How Far to Cut Back Ash Without Killing Them?



Example of a thinning cut made to peach. The cut is made
directly above a side branch going in a preferred direction
or a smaller one that will help to reduce the size of the plant.
Q. We have two fantex ash trees, 15 years old. They are spreading out too far. How far can we cut them back without killing them?

A. The problem with ash is that it does not have much ability to come back from cut limbs if you cut back too far. You can begin structuring the tree if you do it fairly early and stay on top of it but if you let it go too long and then cut it back you may have some problems.
 
            You can cut it back to side branches that are growing in a desirable direction but you cannot prune it back by what we call heading cuts (stubbing it back) and hoping these dead end cuts will resprout. You can cut back into about second or maybe three year old wood (there are still side buds remaining that can grow) but if you cut into a limb with no buds present it will probably die back to a major limb.

            So cut back to a branch at a crotch going in the direction you want it to grow. When limbs are growing the wrong direction, eliminate them back to a crotch or another limb. Do not leave any stubs (dead end cuts).
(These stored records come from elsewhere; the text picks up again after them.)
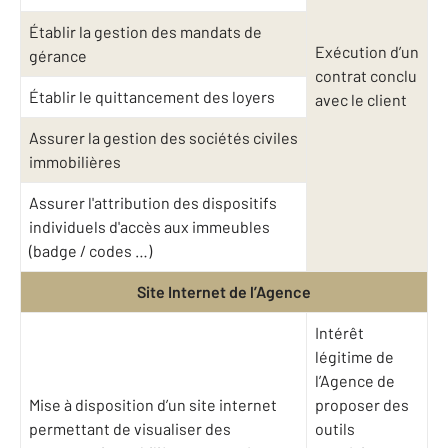
Établir la gestion des mandats de
Exécution d’un
gérance
contrat conclu
Établir le quittancement des loyers
avec le client
Assurer la gestion des sociétés civiles
immobilières
Assurer l'attribution des dispositifs
individuels d'accès aux immeubles
(badge / codes …)
Site Internet de l’Agence
Intérêt
légitime de
l’Agence de
Mise à disposition d’un site internet
proposer des
permettant de visualiser des
outils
The Modesto ash on the right was "topped" and because of the nature of
ash it never came out of it but had to be removed. The one on the left was
cut back early enough so that it could resprout from young wood.
Consequently the one on the left developed swellings just under the cuts
that are full of tissue that can generate new growth. The one on the right
could not.
            I hope this makes sense. I attached a picture of a thinning cut made removing a larger limb going up…to a smaller limb going out and toward the camera. The direction of growth of the limb was changed without leaving a stub.